Troubleshooting Dask GroupBy

How to troubleshoot performance issues with Dask GroupBy aggregations with a deep dive into the algorithm

Dask DataFrames are amazing for interactively exploring large datasets. However, using them on big datasets can be a little tricky. You’ve probably already hit a KilledWorker exception trying to do a GroupBy. If you haven’t, you will soon!

The goal of this article is to arm you with a set of options to try if your GroupBy fails. First, we’ll take a deep dive into how DataFrame GroupBy Aggregations are implemented. This is necessary to understand how to work around any obstacles you stumble upon.

Dask GroupBy Aggregation

Dask GroupBy aggregations1 use the apply_concat_apply() method, which applies 3 functions, a chunk(), combine() and an aggregate() function to a dask.DataFrame. This is a very powerful paradigm because it enables you to build your own custom aggregations by supplying these functions. We will be referring to these functions in the example.

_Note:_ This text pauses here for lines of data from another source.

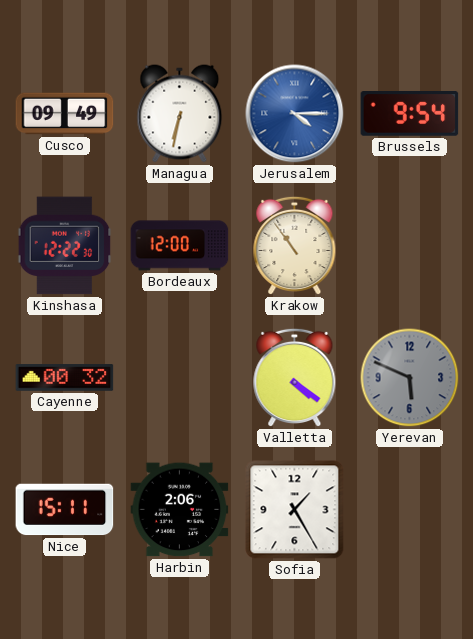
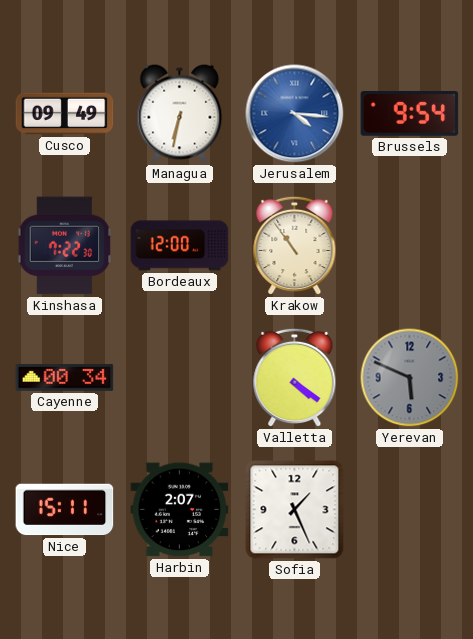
Jerusalem: 4:15 -> 4:16
Kinshasa: 12:22 -> 7:22
Cayenne: 00:32 -> 00:34
Harbin: 2:06 -> 2:07
Sofia: 1:25 -> 1:26
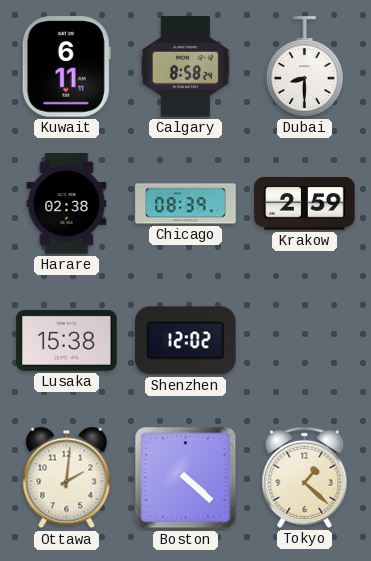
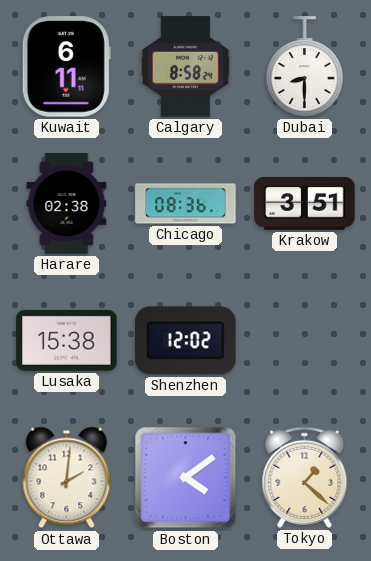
Chicago: 08:39 -> 08:36
Krakow: 2:59 -> 3:51
Boston: 4:22 -> 4:09
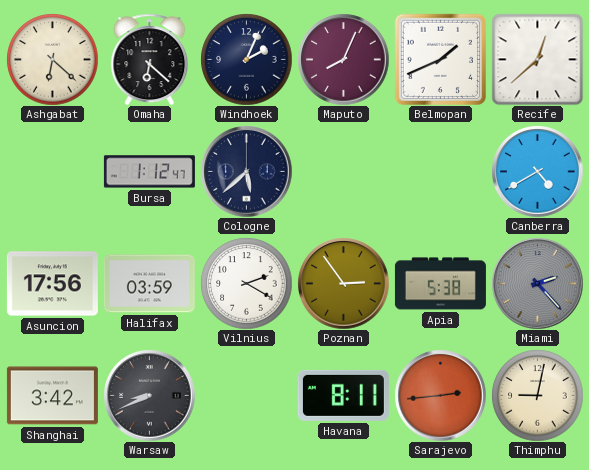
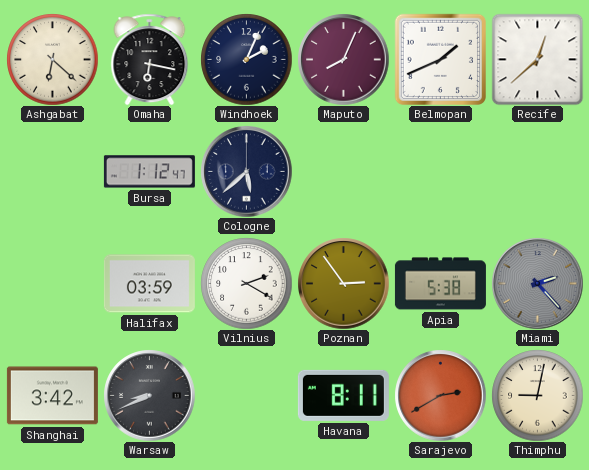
Omaha: 6:22 -> 6:17
Canberra: 4:40 -> none
Asuncion: 17:56 -> none
Sarajevo: 2:44 -> 2:40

  • chunk : This method is applied to each partition of the Dask DataFrame.
  • combine: Outputs from the chunk() step are concatenated, and then combined together with combine().
  • aggregate: Outputs from the combine() step are concatenated, and then aggregated with aggregate(). This is the last step. After this transformation, your result is complete.

Dask GroupBy Aggregation: The Simplest Example

In this example, we’ll walk through a Dask GroupBy with default parameters to show how the algorithm works. We’re using a dummy dataset that has been split into 4 partitions. We’ve chosen numerical values for score to have separate decimal places to make it obvious when data is being aggregated.

This example applies the following transformation:

df.groupby('animal')[['score']].sum().compute()

The Dask GroupBy Aggregation breaks the algorithm into chunk(), combine() and aggregate() steps. In this case (the simplest one), we only use the chunk() and aggregate() steps. This particular aggregation is elegant in that each of these steps is implemented in the same way, by grouping by the animal and summing the score (df.groupby('animal')['zscore'].sum()). By summing the partitions and then summing those sums, we can compute the desired result. Other algorithms like var() require different operations at the different stages. This diagram lays out the relevant operations, and shows us what the data looks like every step of the way.

simple-gb

Our sample dataset has been split up into 4 partitions. Step 1 applies the chunk() function to each partition. This is an important step because its output is a reduction, and is much smaller than the original partition. Step 2 concatenates the outputs of Step 1 into a single dataframe, and then applies the aggregate() function to the result.

Issues

The simple case returns 1 partition with the entire result in it. If your GroupBy results in a small dataframe, this approach is great. If your GroupBy results in a large dataframe (if you have a large number of groups), you’ll run out of memory, which often manifests itself in KilledWorker exceptions.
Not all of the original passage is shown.